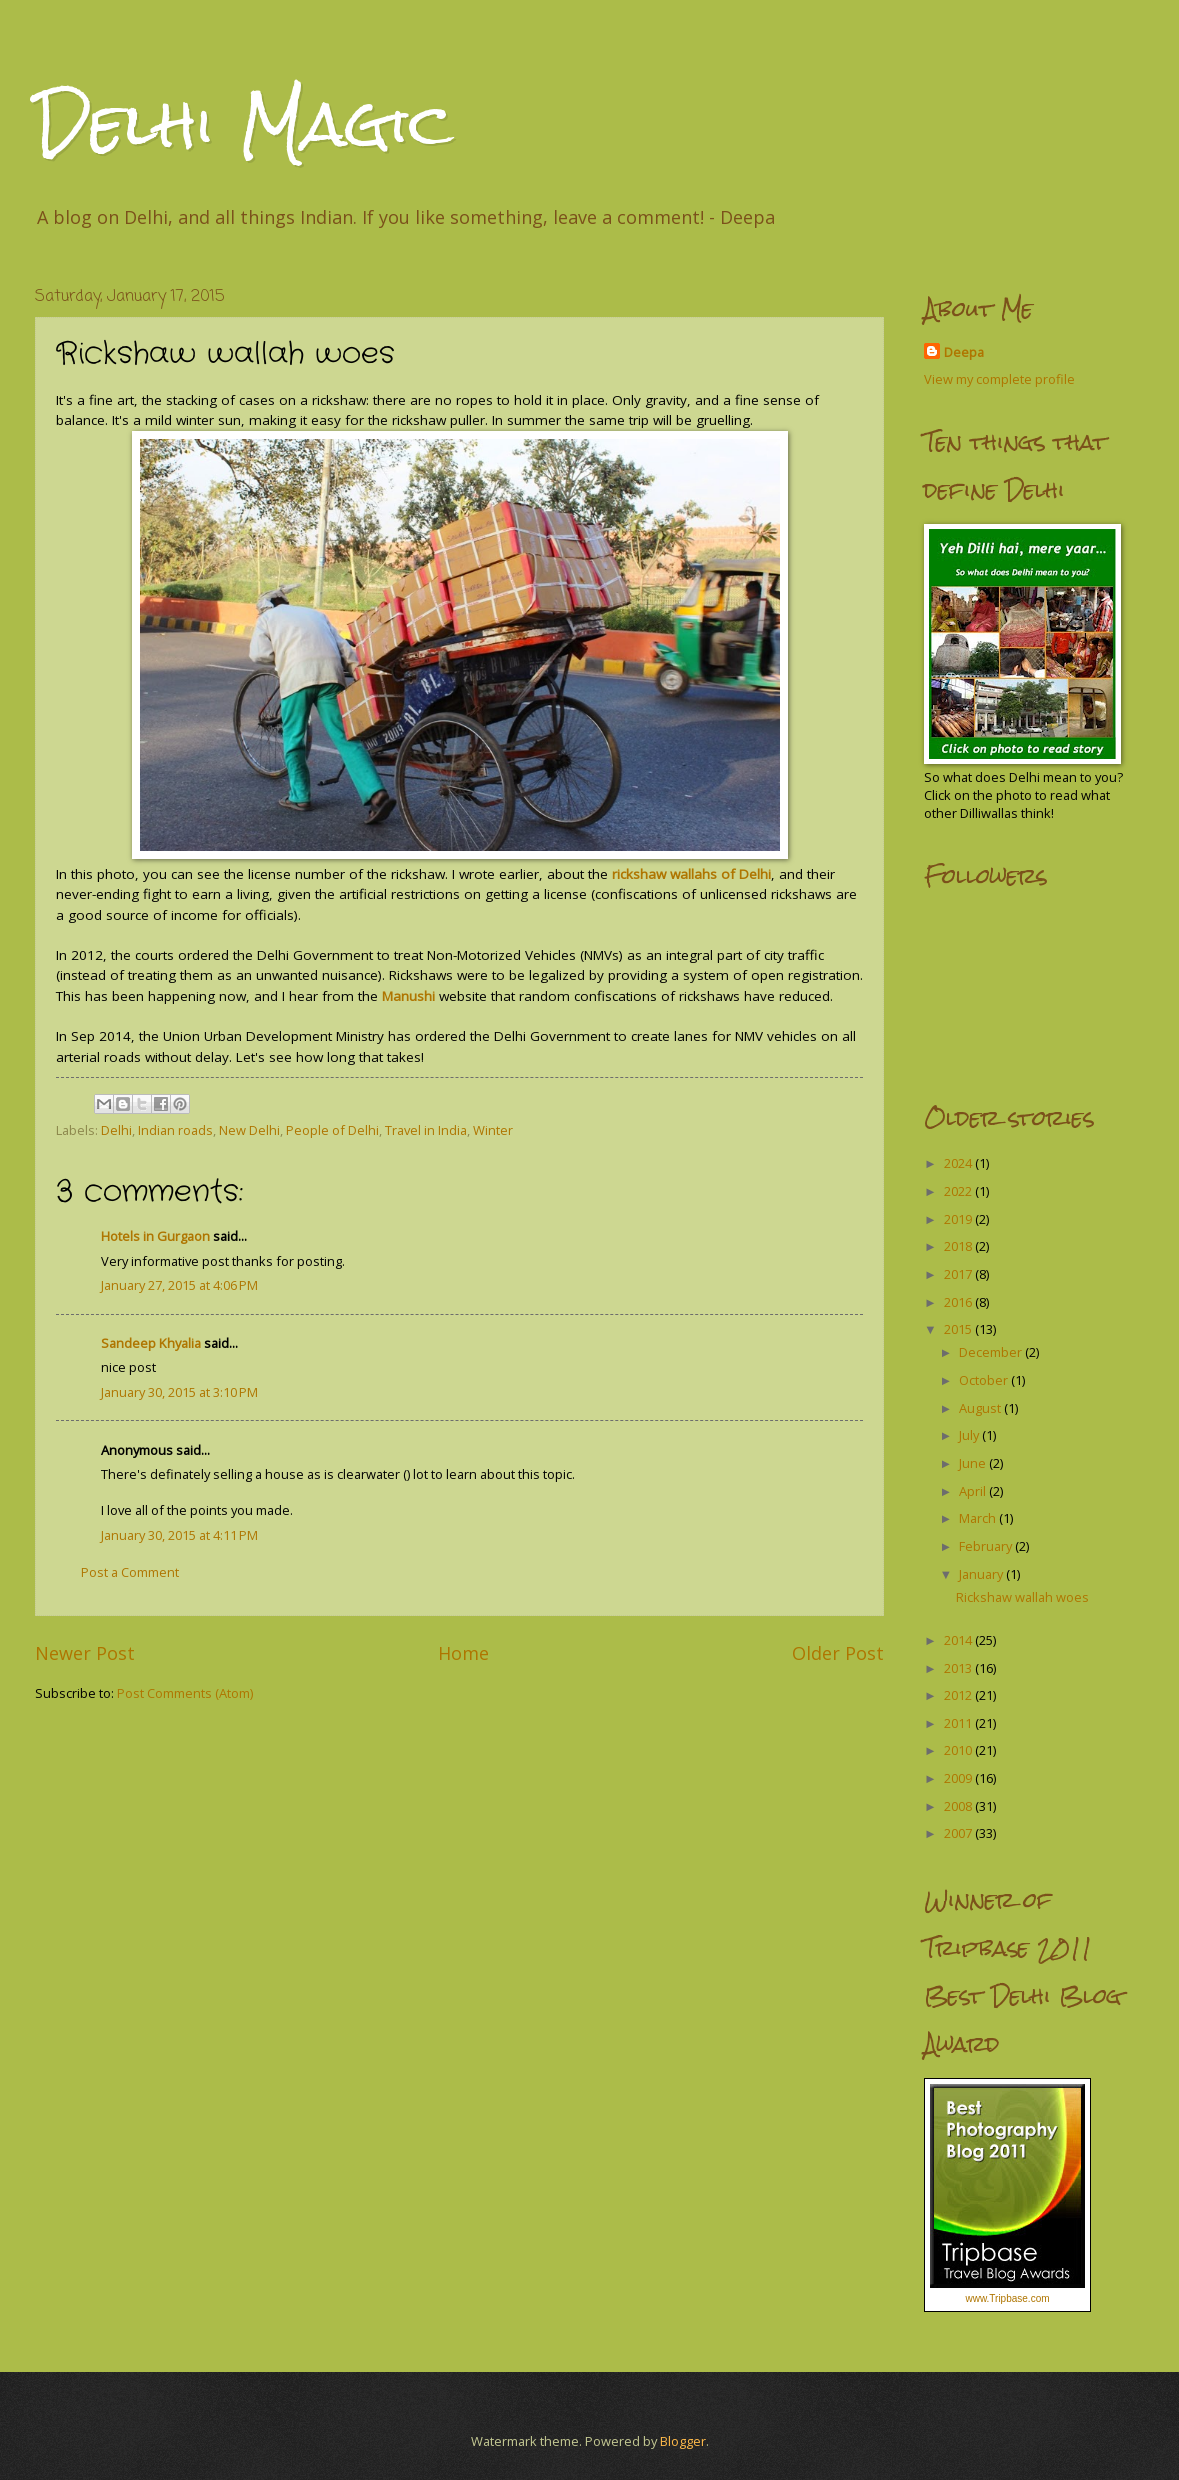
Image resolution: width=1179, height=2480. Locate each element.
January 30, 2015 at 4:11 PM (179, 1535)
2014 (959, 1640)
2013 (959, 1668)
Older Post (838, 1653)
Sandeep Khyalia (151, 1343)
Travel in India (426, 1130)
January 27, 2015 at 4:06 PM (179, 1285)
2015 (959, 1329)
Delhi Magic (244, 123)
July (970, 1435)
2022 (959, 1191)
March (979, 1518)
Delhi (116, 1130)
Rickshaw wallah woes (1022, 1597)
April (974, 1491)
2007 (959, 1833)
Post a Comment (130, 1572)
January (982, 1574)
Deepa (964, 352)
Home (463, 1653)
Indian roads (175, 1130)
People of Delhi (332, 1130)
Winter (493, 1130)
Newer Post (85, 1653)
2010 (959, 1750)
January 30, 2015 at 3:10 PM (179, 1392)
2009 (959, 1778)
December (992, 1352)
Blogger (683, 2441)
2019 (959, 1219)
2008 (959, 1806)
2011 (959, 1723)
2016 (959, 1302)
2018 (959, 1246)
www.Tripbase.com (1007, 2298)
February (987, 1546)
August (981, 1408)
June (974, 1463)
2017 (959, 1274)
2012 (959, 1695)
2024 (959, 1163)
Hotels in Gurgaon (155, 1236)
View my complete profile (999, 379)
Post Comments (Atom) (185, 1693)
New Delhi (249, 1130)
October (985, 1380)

TASK ITEM. Nothing but the lines from the line that contains "March (979, 1518)" to the last line of the records above should appear in the answer; please copy them exactly.

EXERCISE SOLUTION.
March (979, 1518)
Delhi (116, 1130)
Rickshaw wallah woes (1022, 1597)
April (974, 1491)
2007 (959, 1833)
Post a Comment (130, 1572)
January (982, 1574)
Deepa (964, 352)
Home (463, 1653)
Indian roads (175, 1130)
People of Delhi (332, 1130)
Winter (493, 1130)
Newer Post (85, 1653)
2010 (959, 1750)
January 30, 2015 at 3:10 PM (179, 1392)
2009 (959, 1778)
December (992, 1352)
Blogger (683, 2441)
2019 (959, 1219)
2008 (959, 1806)
2011 (959, 1723)
2016 (959, 1302)
2018 (959, 1246)
www.Tripbase.com (1007, 2298)
February (987, 1546)
August (981, 1408)
June (974, 1463)
2017 (959, 1274)
2012 (959, 1695)
2024 (959, 1163)
Hotels in Gurgaon (155, 1236)
View my complete profile (999, 379)
Post Comments (Atom) (185, 1693)
New Delhi (249, 1130)
October (985, 1380)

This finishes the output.